Notice the characteristic Elizabethan open theatre. Utrecht University Special Collections.
The plot of Histrio-Mastix centres on the theme of peace and its fragility after a conflict or war. The entire play serves as an allegory for how quickly society will challenge peace. In the beginning of the play, we meet the character Peace, who is a literal personification of peace. The character discusses how to rebuild society after a devastating conflict with the seven muses of the liberal arts (grammar, logic, rhetoric, arithmetic, geometry, music, and astronomy), who all agree that they have a role to play in keeping the peace.
After this opening chorus, various groups of characters are introduced to represent different classes in an unnamed country, beginning with the higher classes of scholars, lawyers, and merchants. Readers are introduced to the gentlemen Mauortius, Philarchus, Hiletus, Larius, and Chrisoganus, who are each asked by Peace to select one of the seven liberal arts and sciences to master. First chosen are music, geometry, rhetoric, and astronomy, perhaps indicating an ordering of the common appeal to the gentlemen, over arithmetic, logic, and grammar.

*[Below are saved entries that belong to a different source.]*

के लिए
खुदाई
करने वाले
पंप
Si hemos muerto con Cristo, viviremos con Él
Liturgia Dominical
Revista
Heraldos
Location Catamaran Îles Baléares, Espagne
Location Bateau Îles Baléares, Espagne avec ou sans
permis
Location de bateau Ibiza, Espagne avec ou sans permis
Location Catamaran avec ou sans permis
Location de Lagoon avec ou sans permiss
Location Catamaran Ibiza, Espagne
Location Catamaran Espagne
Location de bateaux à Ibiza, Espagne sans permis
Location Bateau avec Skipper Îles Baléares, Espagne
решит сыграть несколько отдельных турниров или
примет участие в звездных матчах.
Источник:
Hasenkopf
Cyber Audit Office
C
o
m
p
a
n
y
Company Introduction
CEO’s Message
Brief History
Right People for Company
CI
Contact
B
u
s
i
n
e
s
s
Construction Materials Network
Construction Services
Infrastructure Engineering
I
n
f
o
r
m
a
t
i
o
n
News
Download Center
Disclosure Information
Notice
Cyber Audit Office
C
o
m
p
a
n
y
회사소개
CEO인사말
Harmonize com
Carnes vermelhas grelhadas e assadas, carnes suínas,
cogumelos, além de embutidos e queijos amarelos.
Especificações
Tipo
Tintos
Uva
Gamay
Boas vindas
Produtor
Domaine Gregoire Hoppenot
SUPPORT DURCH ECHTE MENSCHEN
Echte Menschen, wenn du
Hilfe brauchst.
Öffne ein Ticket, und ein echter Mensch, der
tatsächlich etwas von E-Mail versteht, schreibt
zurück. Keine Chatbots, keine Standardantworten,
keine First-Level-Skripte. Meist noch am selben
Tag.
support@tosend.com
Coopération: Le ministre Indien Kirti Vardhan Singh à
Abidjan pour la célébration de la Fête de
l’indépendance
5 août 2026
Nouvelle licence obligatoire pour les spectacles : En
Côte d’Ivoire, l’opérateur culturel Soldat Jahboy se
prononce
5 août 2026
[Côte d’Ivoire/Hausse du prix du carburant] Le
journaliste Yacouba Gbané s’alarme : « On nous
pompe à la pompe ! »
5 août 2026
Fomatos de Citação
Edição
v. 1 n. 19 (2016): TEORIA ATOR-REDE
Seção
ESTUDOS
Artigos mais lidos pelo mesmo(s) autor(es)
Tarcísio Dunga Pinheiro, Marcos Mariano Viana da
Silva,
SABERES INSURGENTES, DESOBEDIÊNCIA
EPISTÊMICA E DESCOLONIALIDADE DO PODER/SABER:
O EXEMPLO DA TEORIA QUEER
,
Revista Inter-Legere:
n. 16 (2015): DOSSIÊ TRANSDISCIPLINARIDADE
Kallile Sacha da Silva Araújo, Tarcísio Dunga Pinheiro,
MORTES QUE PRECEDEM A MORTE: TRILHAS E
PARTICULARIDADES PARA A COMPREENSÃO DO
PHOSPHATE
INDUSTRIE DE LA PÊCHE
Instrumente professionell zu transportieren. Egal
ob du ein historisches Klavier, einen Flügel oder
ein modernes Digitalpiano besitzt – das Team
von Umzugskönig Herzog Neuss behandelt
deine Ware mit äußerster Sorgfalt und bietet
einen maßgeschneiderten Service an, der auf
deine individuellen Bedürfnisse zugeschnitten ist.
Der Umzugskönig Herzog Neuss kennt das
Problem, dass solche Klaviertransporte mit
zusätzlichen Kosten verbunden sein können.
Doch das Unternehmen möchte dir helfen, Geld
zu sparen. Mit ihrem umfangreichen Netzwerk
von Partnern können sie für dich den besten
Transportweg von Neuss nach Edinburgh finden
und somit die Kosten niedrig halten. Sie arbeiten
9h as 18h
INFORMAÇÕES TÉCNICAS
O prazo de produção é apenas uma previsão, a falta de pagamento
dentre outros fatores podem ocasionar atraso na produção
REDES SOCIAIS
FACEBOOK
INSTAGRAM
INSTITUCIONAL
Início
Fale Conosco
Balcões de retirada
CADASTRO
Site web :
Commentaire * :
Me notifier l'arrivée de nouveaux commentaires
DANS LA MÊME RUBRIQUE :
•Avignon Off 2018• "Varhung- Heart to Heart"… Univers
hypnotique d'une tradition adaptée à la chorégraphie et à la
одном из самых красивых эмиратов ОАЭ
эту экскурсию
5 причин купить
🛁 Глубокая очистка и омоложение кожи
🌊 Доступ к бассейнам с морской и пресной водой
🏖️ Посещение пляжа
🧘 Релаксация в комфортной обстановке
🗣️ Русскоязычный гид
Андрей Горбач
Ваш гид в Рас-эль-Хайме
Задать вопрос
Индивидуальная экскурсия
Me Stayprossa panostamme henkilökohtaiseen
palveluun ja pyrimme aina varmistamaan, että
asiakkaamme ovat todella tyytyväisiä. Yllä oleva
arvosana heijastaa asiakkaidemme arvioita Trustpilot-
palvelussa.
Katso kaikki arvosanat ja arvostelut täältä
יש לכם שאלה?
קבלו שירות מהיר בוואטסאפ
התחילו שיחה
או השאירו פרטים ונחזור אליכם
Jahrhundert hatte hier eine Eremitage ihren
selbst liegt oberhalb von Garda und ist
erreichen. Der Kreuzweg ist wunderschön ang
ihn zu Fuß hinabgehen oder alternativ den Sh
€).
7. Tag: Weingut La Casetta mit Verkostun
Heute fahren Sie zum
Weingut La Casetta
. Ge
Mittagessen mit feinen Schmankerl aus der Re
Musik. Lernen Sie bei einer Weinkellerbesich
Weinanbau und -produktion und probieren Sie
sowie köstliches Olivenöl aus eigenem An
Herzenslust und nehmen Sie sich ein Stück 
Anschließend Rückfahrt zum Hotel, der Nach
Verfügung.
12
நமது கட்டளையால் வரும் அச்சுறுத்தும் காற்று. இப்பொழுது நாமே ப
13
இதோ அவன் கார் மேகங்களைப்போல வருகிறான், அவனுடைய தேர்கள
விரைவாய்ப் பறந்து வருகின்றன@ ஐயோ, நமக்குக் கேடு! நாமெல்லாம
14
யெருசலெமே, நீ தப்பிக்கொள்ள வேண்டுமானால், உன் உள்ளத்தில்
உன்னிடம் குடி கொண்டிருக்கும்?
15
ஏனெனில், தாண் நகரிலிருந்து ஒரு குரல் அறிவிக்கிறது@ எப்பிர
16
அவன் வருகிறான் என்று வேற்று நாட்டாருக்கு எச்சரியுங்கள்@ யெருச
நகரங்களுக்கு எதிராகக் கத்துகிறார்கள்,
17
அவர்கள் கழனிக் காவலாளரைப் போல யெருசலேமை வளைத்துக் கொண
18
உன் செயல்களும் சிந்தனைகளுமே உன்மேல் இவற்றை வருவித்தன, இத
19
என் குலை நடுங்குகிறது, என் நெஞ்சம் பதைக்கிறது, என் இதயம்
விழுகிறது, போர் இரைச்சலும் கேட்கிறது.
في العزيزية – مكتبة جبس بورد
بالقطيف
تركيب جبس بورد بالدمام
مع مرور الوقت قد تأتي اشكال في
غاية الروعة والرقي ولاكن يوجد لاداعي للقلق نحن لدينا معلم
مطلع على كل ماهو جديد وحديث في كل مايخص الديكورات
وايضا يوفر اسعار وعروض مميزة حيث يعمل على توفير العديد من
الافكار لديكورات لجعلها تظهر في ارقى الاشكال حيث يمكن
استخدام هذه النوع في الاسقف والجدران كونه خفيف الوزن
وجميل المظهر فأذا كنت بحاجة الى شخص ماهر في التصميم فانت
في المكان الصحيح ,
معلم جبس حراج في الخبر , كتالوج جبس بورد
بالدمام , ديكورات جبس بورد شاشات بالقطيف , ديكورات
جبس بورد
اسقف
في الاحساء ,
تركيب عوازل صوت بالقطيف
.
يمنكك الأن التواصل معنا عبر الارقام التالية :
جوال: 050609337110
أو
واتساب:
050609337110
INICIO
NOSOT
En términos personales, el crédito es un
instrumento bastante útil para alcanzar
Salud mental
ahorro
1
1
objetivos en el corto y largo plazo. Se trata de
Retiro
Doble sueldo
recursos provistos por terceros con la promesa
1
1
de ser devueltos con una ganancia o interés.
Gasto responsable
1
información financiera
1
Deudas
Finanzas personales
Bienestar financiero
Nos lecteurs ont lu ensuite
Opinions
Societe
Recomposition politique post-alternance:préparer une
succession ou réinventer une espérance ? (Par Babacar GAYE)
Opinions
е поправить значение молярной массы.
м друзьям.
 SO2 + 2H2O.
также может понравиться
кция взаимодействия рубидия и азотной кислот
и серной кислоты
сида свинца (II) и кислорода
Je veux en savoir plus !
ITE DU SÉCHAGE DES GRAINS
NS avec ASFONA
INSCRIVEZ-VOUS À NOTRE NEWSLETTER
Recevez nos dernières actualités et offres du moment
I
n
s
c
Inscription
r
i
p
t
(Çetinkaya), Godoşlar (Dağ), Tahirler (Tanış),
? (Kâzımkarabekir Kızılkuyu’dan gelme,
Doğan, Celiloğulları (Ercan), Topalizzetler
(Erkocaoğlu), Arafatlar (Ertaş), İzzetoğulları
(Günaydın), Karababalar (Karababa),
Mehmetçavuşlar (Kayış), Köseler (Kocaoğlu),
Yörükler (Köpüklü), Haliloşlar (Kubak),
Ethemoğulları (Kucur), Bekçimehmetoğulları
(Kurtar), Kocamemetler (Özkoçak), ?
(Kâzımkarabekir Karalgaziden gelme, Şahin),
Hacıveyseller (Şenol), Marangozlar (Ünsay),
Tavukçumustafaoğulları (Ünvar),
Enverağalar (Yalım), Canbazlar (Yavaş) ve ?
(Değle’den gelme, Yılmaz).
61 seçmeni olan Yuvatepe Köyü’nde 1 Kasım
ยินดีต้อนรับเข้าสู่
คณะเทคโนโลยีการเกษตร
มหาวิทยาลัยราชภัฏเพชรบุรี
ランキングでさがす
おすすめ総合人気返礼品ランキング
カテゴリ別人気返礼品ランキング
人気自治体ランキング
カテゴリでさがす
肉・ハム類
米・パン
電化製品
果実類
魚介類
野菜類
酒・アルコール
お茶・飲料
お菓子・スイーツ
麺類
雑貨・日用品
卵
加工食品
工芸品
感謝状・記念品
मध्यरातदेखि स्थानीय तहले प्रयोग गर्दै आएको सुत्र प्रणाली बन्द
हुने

Chrisoganus, who is the last to choose, ends up picking all of the seven liberal sciences and becomes not only a scholar and a polymath, but by presenting his epistemological views, he also develops into a mathematician in all but name. However, Chrisoganus’s most important function in the play is to guide and lead his fellow citizens so that the fragile peace of the country will last.
As the play progresses, additional classes of characters are brought into the plot, ending up with the introduction of citizens from the lowest part of society, represented by Incle, Belch, Gutt, and Post-Hast. Unlike the upper-class characters, these new persons are easily bored; Post-Hast soon decides that they should put on a play to pass the time. Gradually, the characters become more and more thirsty for entertainment, and soon their ennui results in the slow but certain move towards unrest as Chrisoganus fails to prevent vices such as sloth, pride and envy from showing up (also as literal characters). The country then is once again at war, before Peace (both the character and the state of affairs) eventually is restored at the end of the play and the vices are banished.